12.5.1 The Classes P and NP

DEFINITION: For our present purposes, we say that an algorithm is efficient if it has a worst case work function W(N) such that W is O(p(N)) and p(N) is some polynomial in N.

For example, algorithms that are big-O of N, N2, N3, N4, N5, N6, and so on are considered efficient.

DEFINITION: We call such efficient algorithms polynomial time algorithms.

Efficiency is a relative notion. It is true that some polynomial time algorithms are useless in practice, but generally a polynomial time algorithm is more efficient in practice than an algorithm that is not polynomial time. For example, an algorithm that is Θ(2N) is not a polynomial time algorithm.

A major goal of complexity theory is to distinguish problems that can be solved efficiently from those that cannot. Much is unknown, but some interesting results are known. To understand what is known, we have to begin by learning the vocabulary of the field:

DEFINITION: A decision problem is one that just outputs "yes" or "no", whatever be its input.

DEFINITION: A deterministic algorithm is one whose actions and outputs are completely determined by its input. When a deterministic algorithm is executed twice on the same input, it always performs exactly the same set of actions in the same sequence and produces the same output.

DEFINITION: P is the class of decision problems that can be solved by a deterministic polynomial time algorithm.

EXAMPLE: of a problem in P: Consider an algorithm that can input any undirected graph G with N nodes and output "yes" or "no", telling you whether or not G is connected. This problem can be solved with an O(N2) depth-first search.

CONVENTION: When we refer to a decision problem X, X is the set of inputs x such that the correct answer is "yes".

EXAMPLE: If X is the problem discussed above, of deciding whether an undirected graph G is connected, then we would use the convention that the set X is the set of all inputs representing connected undirected graphs.

DEFINITION: NP is a class of decision problems. A decision problem X is in NP if the following three conditions hold:
  1. There exists for each yes-instance x in X a "proof", q(x), of the fact that x is a yes-instance.

  2. There is a polynomial g(n) such that sizeOf(q(x)) is O(g(sizeOf(x))). (The storage taken up by the "proof" q(x) is not much bigger than the storage taken up by the input x itself.)

  3. There is a polynomial p(n) and an algorithm Al such that Al can input x and q(x), and decide whether x is in X in polynomial time p(sizeOf(q(x) + sizeOf(x)). (The proof can be checked in polynomial time.)

EXAMPLE: The question of whether a given undirected graph contains a Hamiltonian cycle is NP, since the "proof" q(x) could be a list of edges of the graph G, comprising a Hamiltonian path.
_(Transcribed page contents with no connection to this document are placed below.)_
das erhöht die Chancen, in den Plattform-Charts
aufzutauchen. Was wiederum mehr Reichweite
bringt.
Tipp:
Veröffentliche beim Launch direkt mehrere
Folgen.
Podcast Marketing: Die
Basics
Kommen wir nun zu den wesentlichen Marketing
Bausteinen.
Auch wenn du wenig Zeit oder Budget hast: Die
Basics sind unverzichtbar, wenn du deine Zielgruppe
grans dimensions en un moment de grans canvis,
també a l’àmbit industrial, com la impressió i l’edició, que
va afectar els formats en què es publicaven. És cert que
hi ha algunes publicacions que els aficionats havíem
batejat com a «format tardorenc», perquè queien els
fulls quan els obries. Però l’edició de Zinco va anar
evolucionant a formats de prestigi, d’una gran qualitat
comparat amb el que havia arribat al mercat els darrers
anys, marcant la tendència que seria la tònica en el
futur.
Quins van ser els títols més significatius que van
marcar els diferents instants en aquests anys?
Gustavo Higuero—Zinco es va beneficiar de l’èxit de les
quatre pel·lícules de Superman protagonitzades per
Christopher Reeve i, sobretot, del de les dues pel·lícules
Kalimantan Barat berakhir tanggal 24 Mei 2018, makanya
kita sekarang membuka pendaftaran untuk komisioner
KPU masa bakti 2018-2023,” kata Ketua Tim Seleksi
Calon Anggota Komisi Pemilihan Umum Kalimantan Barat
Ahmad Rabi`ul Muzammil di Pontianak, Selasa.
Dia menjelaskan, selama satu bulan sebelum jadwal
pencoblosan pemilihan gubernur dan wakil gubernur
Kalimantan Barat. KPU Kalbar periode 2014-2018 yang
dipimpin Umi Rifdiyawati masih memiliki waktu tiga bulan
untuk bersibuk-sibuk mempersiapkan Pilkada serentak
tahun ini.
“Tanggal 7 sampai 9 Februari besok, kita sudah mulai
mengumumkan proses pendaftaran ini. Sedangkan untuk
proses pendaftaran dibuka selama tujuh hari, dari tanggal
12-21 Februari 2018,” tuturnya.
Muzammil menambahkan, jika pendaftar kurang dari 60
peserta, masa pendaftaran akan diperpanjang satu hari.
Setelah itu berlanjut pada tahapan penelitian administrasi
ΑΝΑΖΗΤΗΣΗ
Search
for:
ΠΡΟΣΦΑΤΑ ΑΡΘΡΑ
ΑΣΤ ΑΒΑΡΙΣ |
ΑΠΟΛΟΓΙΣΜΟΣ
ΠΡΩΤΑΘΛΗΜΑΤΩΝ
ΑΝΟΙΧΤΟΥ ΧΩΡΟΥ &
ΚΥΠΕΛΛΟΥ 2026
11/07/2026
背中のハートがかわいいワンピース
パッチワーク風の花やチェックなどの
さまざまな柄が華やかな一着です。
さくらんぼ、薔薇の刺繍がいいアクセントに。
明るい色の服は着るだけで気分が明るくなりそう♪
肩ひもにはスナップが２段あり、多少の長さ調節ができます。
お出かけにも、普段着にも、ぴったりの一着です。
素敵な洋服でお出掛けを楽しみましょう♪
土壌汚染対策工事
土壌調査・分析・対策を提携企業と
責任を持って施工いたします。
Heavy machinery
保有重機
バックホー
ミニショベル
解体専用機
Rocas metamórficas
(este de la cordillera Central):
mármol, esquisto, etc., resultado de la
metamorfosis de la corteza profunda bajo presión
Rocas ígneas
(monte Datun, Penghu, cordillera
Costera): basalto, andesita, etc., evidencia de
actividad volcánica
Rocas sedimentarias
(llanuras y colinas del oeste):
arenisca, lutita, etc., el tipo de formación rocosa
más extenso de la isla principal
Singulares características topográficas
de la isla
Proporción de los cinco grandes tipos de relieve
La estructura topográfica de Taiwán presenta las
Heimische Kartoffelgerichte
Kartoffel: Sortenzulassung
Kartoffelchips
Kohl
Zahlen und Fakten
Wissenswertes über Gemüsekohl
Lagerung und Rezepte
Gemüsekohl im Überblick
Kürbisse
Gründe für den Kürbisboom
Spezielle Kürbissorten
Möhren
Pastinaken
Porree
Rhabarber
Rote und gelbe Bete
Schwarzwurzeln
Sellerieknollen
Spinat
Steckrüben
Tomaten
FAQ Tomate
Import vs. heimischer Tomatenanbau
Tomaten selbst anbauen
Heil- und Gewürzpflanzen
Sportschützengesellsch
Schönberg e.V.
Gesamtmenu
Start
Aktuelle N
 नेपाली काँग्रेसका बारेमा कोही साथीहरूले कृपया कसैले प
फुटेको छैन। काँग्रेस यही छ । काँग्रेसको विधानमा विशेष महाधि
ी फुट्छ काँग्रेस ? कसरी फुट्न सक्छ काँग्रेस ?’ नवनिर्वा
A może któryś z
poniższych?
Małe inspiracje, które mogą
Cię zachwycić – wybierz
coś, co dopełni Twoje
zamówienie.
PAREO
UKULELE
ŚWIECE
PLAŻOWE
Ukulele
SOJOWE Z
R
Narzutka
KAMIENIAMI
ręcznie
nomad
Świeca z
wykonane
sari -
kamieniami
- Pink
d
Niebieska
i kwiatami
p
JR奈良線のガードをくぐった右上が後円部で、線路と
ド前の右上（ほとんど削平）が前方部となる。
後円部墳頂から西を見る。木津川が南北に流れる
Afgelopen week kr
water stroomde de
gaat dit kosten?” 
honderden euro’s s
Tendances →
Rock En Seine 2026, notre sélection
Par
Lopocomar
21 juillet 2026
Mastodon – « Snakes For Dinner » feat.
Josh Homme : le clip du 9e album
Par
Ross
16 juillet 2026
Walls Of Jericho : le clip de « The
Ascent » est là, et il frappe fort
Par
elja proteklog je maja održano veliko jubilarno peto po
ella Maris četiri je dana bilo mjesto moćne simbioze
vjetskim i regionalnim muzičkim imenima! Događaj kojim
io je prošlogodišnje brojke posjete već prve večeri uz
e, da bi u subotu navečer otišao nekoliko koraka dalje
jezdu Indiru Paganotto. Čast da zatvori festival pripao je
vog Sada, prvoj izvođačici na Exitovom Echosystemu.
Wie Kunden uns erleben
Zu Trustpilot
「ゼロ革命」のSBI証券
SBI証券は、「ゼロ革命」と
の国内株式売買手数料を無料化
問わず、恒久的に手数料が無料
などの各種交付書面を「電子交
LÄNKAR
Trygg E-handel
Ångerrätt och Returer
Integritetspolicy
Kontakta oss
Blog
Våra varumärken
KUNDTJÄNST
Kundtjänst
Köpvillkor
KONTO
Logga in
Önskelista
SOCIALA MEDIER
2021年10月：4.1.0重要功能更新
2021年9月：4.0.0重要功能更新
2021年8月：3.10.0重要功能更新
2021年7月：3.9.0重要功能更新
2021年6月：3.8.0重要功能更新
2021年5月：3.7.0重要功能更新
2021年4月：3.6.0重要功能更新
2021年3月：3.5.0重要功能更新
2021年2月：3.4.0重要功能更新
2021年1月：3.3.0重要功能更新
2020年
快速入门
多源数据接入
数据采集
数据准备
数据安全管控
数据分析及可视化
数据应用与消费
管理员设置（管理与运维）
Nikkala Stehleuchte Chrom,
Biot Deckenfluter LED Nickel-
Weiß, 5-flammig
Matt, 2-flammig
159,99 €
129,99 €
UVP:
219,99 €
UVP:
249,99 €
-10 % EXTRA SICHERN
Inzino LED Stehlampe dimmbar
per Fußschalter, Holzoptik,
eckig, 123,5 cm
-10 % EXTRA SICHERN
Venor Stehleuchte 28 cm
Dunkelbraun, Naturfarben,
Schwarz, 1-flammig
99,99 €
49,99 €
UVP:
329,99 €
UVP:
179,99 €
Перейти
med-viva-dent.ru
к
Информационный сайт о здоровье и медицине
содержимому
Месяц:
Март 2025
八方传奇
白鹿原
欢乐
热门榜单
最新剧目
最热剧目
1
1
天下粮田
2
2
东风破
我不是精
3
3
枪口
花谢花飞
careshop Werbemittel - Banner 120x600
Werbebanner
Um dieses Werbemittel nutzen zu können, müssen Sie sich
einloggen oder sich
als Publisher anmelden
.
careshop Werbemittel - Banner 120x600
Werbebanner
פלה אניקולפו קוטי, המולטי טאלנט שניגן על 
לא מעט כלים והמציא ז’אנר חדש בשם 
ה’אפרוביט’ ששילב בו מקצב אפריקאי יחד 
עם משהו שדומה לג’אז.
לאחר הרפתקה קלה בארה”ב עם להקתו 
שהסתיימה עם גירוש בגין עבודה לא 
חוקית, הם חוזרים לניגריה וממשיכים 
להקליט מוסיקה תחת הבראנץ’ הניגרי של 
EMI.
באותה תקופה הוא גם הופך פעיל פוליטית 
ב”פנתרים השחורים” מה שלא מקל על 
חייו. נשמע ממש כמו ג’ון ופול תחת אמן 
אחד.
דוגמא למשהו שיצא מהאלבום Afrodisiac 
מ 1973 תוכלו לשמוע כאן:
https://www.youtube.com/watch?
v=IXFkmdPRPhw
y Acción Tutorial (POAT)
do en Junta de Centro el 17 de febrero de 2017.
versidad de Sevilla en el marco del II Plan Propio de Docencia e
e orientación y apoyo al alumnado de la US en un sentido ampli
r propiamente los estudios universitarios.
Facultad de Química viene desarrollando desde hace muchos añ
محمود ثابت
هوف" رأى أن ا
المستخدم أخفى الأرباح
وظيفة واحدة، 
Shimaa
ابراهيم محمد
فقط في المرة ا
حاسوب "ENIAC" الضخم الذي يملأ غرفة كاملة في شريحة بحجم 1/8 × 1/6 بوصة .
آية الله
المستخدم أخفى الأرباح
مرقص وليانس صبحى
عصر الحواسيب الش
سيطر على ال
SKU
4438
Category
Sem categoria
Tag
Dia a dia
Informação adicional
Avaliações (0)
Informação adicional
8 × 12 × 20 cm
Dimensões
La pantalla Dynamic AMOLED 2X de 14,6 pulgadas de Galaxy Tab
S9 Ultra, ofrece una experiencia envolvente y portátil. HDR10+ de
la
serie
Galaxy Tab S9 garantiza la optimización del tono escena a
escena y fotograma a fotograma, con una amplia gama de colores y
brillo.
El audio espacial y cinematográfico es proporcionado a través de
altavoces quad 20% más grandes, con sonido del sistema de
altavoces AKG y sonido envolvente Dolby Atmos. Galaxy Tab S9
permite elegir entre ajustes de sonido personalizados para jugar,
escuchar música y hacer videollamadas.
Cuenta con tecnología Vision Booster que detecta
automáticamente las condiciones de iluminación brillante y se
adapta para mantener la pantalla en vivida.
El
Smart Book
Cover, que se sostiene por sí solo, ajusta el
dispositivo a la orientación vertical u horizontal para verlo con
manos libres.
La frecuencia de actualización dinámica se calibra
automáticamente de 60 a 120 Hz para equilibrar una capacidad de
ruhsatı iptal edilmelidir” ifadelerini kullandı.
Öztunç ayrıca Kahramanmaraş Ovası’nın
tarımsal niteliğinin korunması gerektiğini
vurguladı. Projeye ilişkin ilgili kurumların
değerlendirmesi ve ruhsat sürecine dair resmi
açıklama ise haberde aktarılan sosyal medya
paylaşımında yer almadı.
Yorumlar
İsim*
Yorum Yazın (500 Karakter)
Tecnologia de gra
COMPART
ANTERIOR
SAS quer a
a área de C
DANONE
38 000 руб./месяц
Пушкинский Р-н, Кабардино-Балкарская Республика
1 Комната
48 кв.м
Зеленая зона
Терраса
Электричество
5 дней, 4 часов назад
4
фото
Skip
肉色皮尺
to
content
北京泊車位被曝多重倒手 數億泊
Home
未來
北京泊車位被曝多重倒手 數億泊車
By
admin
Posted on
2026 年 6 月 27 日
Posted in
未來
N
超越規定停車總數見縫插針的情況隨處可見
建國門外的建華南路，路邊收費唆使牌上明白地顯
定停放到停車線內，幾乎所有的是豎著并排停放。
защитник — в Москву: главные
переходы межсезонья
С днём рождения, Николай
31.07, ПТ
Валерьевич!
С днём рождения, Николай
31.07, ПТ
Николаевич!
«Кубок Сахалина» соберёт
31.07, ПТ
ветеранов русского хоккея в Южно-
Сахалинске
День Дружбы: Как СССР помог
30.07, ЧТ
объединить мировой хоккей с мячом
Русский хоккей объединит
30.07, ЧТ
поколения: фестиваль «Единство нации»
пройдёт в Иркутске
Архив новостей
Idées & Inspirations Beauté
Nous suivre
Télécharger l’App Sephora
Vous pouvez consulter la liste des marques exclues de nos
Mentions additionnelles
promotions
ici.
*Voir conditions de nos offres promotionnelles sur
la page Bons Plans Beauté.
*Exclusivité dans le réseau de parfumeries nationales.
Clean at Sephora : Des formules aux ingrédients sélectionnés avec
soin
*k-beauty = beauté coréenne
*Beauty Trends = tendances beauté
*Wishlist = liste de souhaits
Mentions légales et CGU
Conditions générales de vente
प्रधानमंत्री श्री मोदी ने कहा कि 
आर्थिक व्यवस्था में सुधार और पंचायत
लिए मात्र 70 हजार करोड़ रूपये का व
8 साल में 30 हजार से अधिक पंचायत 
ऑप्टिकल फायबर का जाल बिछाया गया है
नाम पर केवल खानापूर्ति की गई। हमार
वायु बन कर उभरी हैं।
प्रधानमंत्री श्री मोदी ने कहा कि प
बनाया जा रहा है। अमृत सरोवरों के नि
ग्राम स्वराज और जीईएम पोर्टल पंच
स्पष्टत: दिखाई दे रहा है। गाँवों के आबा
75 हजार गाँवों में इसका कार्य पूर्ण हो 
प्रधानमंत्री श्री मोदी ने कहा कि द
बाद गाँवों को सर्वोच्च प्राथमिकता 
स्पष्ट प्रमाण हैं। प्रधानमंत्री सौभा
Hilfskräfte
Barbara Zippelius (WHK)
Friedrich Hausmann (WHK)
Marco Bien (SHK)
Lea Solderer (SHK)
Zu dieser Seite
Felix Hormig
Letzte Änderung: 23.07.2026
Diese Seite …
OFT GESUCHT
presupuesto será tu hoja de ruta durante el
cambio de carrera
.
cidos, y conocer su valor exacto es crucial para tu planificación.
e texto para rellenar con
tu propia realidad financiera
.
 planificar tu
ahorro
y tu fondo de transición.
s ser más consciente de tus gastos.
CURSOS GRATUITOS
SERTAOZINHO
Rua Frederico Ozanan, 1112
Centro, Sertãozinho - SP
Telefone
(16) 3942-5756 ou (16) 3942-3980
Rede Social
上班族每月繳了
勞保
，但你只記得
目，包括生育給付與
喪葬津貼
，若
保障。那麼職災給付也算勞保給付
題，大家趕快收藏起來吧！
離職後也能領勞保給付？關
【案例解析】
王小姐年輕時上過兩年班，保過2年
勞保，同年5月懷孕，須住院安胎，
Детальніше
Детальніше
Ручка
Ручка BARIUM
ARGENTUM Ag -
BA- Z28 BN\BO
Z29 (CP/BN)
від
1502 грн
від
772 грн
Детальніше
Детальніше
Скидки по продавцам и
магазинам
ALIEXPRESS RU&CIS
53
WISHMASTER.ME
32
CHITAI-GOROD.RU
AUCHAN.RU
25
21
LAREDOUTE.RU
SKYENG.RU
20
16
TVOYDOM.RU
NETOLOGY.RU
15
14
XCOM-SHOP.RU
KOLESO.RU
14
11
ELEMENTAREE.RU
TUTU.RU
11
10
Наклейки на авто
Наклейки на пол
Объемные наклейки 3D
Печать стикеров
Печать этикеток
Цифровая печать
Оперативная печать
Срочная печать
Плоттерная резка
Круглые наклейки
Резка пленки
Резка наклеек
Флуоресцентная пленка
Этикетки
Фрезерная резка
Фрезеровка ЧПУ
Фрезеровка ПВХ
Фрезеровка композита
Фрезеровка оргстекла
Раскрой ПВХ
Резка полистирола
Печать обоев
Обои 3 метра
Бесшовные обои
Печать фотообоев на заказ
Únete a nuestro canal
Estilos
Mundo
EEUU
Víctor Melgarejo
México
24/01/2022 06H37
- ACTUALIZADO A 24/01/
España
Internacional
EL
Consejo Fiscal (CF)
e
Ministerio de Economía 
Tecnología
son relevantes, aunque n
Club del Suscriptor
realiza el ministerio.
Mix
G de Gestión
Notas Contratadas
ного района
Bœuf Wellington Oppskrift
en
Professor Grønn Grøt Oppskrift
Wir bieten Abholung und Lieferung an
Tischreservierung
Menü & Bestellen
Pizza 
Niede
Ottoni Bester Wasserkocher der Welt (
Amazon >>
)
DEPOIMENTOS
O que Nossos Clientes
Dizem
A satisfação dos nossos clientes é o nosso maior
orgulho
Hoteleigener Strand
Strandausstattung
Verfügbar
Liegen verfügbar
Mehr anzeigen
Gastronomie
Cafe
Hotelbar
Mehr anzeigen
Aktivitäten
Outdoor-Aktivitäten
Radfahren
This proof would generally take up less space than the graph itself, and could be verified to be a Hamiltonian in polynomial time.

THEOREM: P is contained in NP.

PROOF: Suppose that X is in P. Let Al be a polynomial time algorithm that decides if x is in X. All one has to do is assign an arbitrary q(x), say q(x)=0, to each x in X. Then clearly conditions 1, and 2 of the definition of NP above are met. Condition 3 can be met merely by modifying Al slightly so that it will accept q(x)=0, in addition to x, as a part of its input. Then all Al has to do is what it did before: decide if x is in X. QED

As Brassard and Bratley say, the central open question is:

Is NP contained in P?

Evidently, no one has ever been able to answer that question. (If someone knows the answer the word hasn't gotten out in the scholarly community!)

Basically the question means this: Suppose we have a way to efficiently verify proposed solutions to a certain problem. Does that imply that there is an efficient way to find a solution to such a problem too?

Most people would conjecture that P <> NP. In other words they would guess that there are problems which are inherently difficult to solve but easy to check. Stated still another way, they think there must be problems which can be validated in polynomial time, but not solved in polynomial time. Nevertheless, there is no known proof of that conjecture.